Florida’s citrus industry suffered a major setback during the fiscal cliff crisis that plagued the nation’s lawmakers.
During the political standoff that marked the opening of the new year, legislation important to the U.S. citrus industry overall — establishment of a national citrus research trust fund — died and was a victim of the political infighting.
The trust fund bill, pushed by Sen. Bill Nelson, D-Fla., would have established a fund dedicated to finding cures for citrus diseases and other threats to the industry.
Money sourced from tariffs importers already pay would fund research to fight citrus greening, a disease that has struck the major citrus producing states.
Citrus industry leaders, however, say that temporary defeat isn’t stopping them from trying to advance the legislation.
While growers and leaders from California, Florida and Texas furiously compete in marketing, they plan to hold hands and walk the floors of Congress to move the bill forward during a Feb. 14 Washington, D.C., “fly-in,” said Mike Sparks, executive vice president and chief executive officer of Lakeland-based Florida Citrus Mutual.
“We clearly have more work to do, but we’re up to the challenge,” Sparks said.
“We’ve pursued this a long time. We’ve pushed this football 95 yards. We have to get it that last 5 yards and push it over the goal line.”
If the industry-appointed board of directors administering the trust fund, which would focus solely on research, determines funding needs to be invested to help one state fight a future disease, the money will be shifted there, he said.
Doug Bournique, executive vice president of the Indian River Citrus League, Vero Beach, Fla., said researchers at the U.S. Department of Agriculture and the University of Florida’s Institute of Food and Agricultural Sciences are getting close to discovering some disease resistance.
He said it’s good that growers have Nelson, a ranking Democratic budget committee member, fighting for them, particularly when the Democrats control the U.S. Senate and the White House.
However, Bournique said even if Jeb Bush and George W. Bush were in elected office, it wouldn’t have been a sure bet that the bill would pass.
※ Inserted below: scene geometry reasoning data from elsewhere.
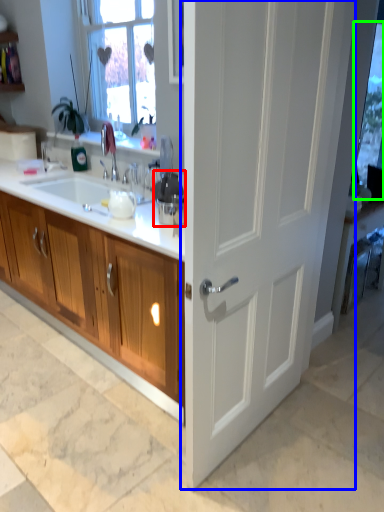 Question: Which object is positioned closest to appliance (highlighted by a red box)? Select from door (highlighted by a blue box) and window screen (highlighted by a green box).

Choices:
 (A) door
 (B) window screen

Answer: (A) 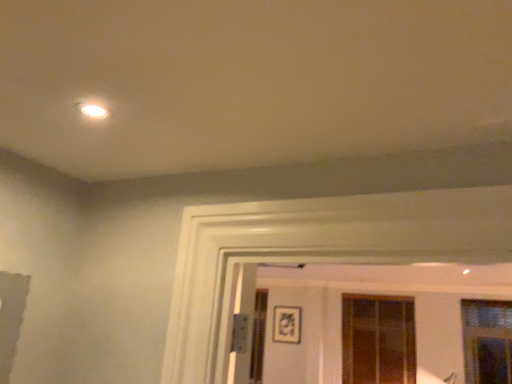 Question: From a real-world perspective, does matte black picture frame at center sit lower than clear glass window at right, the 2th window from the left?

Choices:
 (A) yes
 (B) no

Answer: (B)

Question: Does matte black picture frame at center have a larger size compared to clear glass window at right, the 2th window from the left?

Choices:
 (A) no
 (B) yes

Answer: (A)

Question: From the image's perspective, is matte black picture frame at center beneath clear glass window at right, the 2th window from the left?

Choices:
 (A) yes
 (B) no

Answer: (A)

Question: Is clear glass window at right, the 2th window from the left, at the back of matte black picture frame at center?

Choices:
 (A) yes
 (B) no

Answer: (B)

Question: Is matte black picture frame at center not close to clear glass window at right, arranged as the 2th window when viewed from the back?

Choices:
 (A) no
 (B) yes

Answer: (B)

Question: Would you say clear glass window at right, arranged as the 2th window when viewed from the back, is to the left or to the right of translucent glass window at center, which ranks as the first window in left-to-right order, in the picture?

Choices:
 (A) right
 (B) left

Answer: (A)

Question: Looking at the image, does clear glass window at right, which is counted as the 1th window, starting from the right, seem bigger or smaller compared to translucent glass window at center, the second window viewed from the front?

Choices:
 (A) small
 (B) big

Answer: (A)

Question: Considering the positions of clear glass window at right, the first window viewed from the front, and translucent glass window at center, arranged as the first window when viewed from the back, in the image, is clear glass window at right, the first window viewed from the front, taller or shorter than translucent glass window at center, arranged as the first window when viewed from the back,?

Choices:
 (A) short
 (B) tall

Answer: (A)

Question: Is clear glass window at right, which is counted as the 1th window, starting from the right, inside or outside of translucent glass window at center, arranged as the first window when viewed from the back?

Choices:
 (A) outside
 (B) inside

Answer: (A)

Question: From the image's perspective, is clear glass window at right, which is counted as the 1th window, starting from the right, positioned above or below matte black picture frame at center?

Choices:
 (A) above
 (B) below

Answer: (A)

Question: Based on their sizes in the image, would you say clear glass window at right, the 2th window from the left, is bigger or smaller than matte black picture frame at center?

Choices:
 (A) big
 (B) small

Answer: (A)

Question: In terms of width, does clear glass window at right, arranged as the 2th window when viewed from the back, look wider or thinner when compared to matte black picture frame at center?

Choices:
 (A) thin
 (B) wide

Answer: (B)

Question: Relative to matte black picture frame at center, is clear glass window at right, the 2th window from the left, in front or behind?

Choices:
 (A) front
 (B) behind

Answer: (A)

Question: Considering their positions, is matte black picture frame at center located in front of or behind translucent glass window at center, arranged as the first window when viewed from the back?

Choices:
 (A) behind
 (B) front

Answer: (A)

Question: From a real-world perspective, relative to translucent glass window at center, which ranks as the first window in left-to-right order, is matte black picture frame at center vertically above or below?

Choices:
 (A) above
 (B) below

Answer: (A)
“Any other time, it probably would have happened, but with the environment that’s there now, there’s no way it would happen,” Bournique said. “It’s a tough task in this fiscal environment.”
Peter Chaires, executive vice president of Florida Citrus Packers Inc., Lakeland, Fla., said so many people from different state industry organizations spent time fighting for the bill.
“Not everything was pinned on it, but its passage would have been a substantial boost to the program,” Chaires said.
“I can’t say it only slowed us down from finding an answer by two to three years. All we know is the more powder we have in our keg, the better we’ll be especially when we see the disease making inroads in many cases despite our best efforts to combat it.”
He said the cumulative stress from greening, which first affected sweet oranges and then grapefruit, has now moved to some of the specialty fruit, including tangerines, whose burdened trees are producing smaller fruit.
Florida is down to dedicated growers who possess a strong desire to remain in the business and are experimenting with many remedies.
Florida growers and industry leaders continue feverishly working to keep the disease’s advance in check and are investing heavily in solutions to stop it in its tracks.